Social Development Deputy Minister, Hendrietta Bogopane-Zulu, has urged residents of Carletonville to protect unborn babies against the effects of alcohol.
The Deputy Minister was addressing community members during the fourth day of the 9-9-9 Foetal Alcohol Syndrome campaign in Carletonville on Sunday.
The 9-9-9 Foetal Alcohol Syndrome is an advocacy initiative that seeks to mobilise communities towards protecting unborn babies by educating people, especially women of childbearing age, about the dangers of drinking alcohol while pregnant or breastfeeding.
Some of the symptoms of Foetal Alcohol Syndrome (FAS) in children include facial abnormalities, learning difficulties, poor problem solving, coordination and socialisation skills, stubbornness, low birth weight and growth retardation and behavioral problems, including the inability to concentrate.
“As we rollout the 9-9-9 Foetal Alcohol Syndrome campaign, my plea to you is that an alcohol-free society begins with me and you. It is in your hands to build strong and resilient families by not drinking alcohol, so we may together contribute towards building an alcohol-free society.
“It is important for all women who are pregnant and those who wish to give birth to healthy babies to avoid alcohol.

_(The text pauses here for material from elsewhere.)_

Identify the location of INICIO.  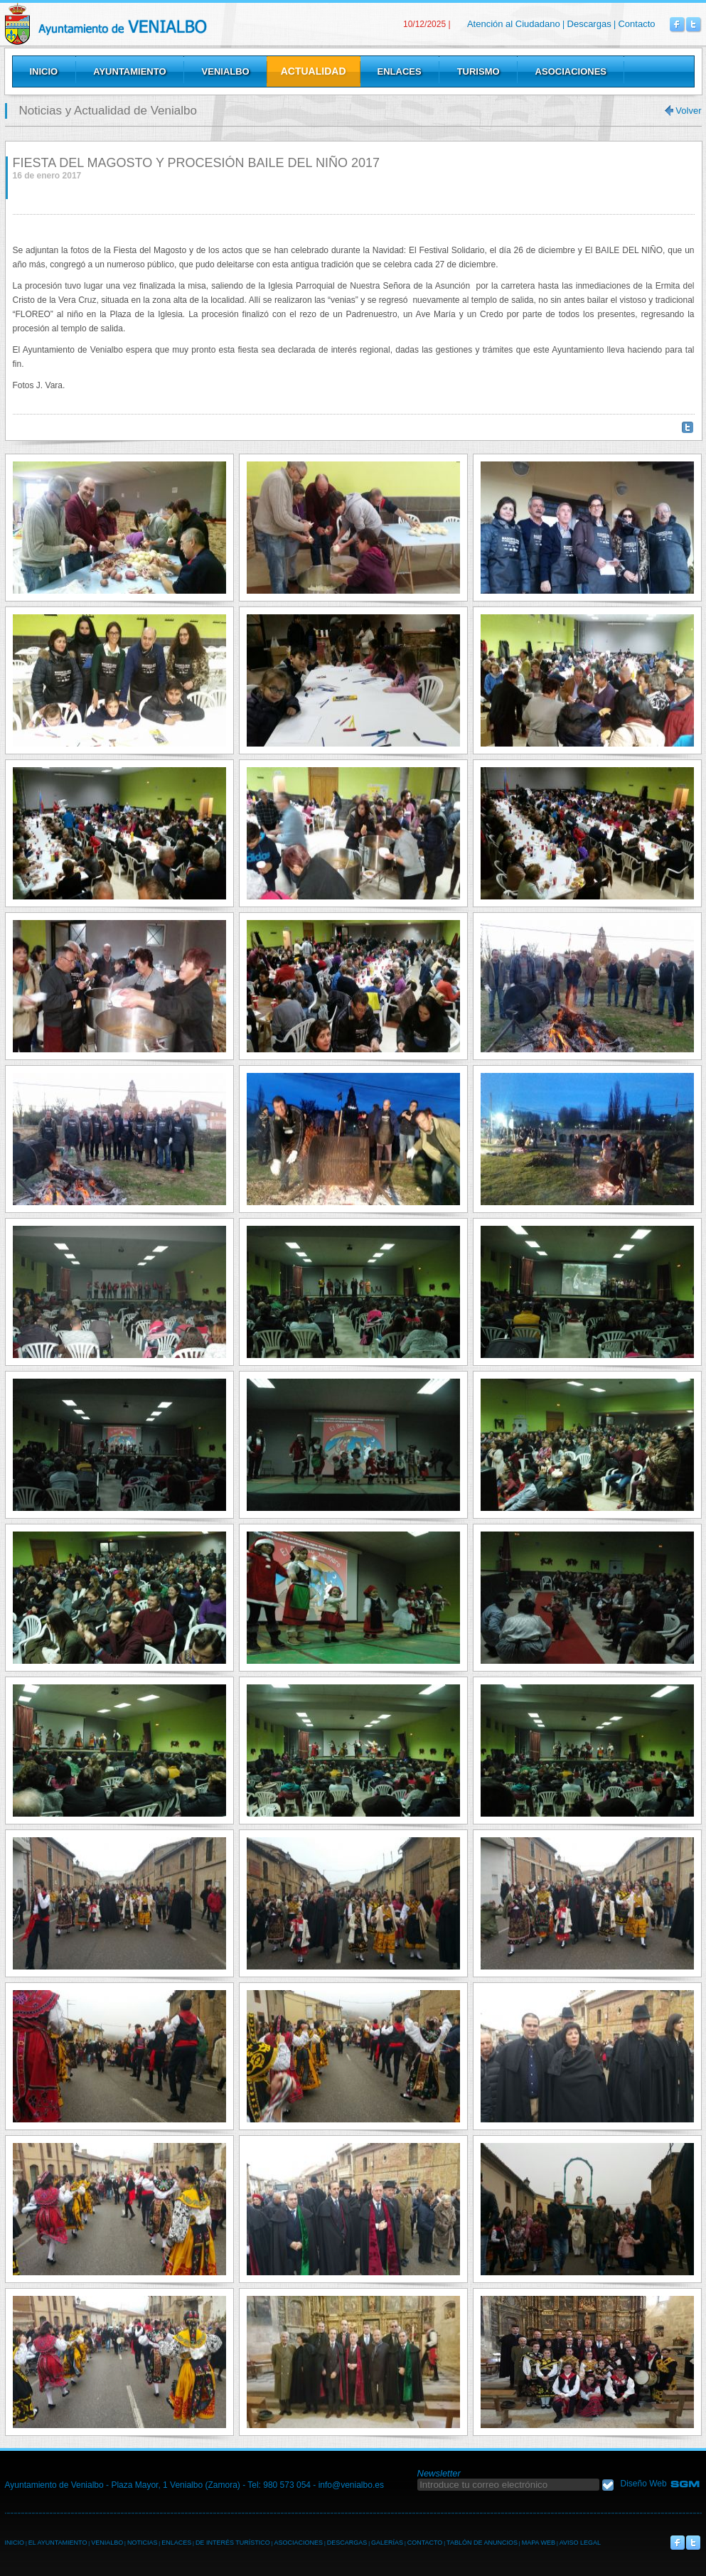 (15, 2542).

The damage caused by FAS is permanent and irreversible, and children born with this condition have physical and intellectual problems,” said Bogopane-Zulu.

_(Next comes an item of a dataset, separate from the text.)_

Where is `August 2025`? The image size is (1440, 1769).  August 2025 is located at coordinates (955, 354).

The Deputy Minister appealed to the community of Carletonville to spread the message about the dangers of drinking while pregnant, as “it is possible to enjoy a non-alcoholic drink”.

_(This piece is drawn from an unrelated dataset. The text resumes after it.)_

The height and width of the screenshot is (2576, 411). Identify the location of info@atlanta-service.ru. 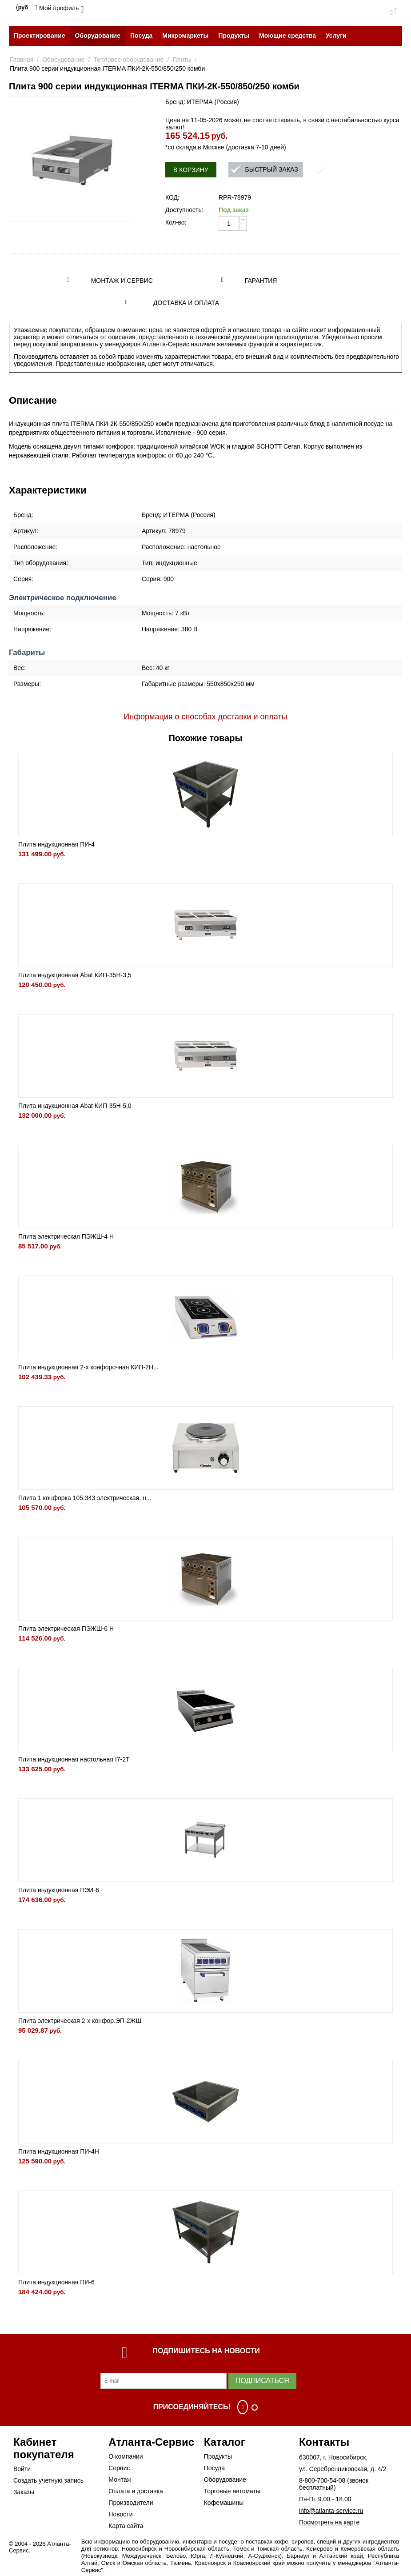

One of the pregnant mothers, who preferred to be addressed as Victoria, was afforded an opportunity to share her personal experience.
“I stopped drinking after realising that I am pregnant, and I encourage mothers and future mothers to avoid drinking during pregnancy as I have seen that it is possible to protect our unborn babies. Personally, I was able to stop drinking while pregnant because I have support from my partner,” she said.
Another pregnant mother, who admitted to drinking alcohol during the first trimester, said she was able to stop drinking for the sake of the health and wellbeing of her baby.
In order to prevent the spread of Foetal Alcohol Syndrome, South Africans are encouraged to make use of intervention programmes, including medical treatment, education and awareness, as FAS can be prevented by not drinking alcohol during pregnancy.
Women who are planning to become pregnant are encouraged to adopt a healthy lifestyle before pregnancy.
The Foetal Alcohol Syndrome campaign is part of coordination and implementation of the National Drug Master Plan (NDMP 2019 – 2024), which aims to build a society free of substance abuse.
The NDMP’s objective can only be realised if the Department of Social Development works in collaboration with key social partner, including communities, traditional leaders and faith-based organisations.
The 9-9-9 Foetal Alcohol Syndrome campaign continues today at Boitekong Community Hall in Rustenburg, North West.
On Tuesday, the Deputy Minister will take the campaign to Limpopo at the Regorogile Multipurpose Centre in Thabazimbi.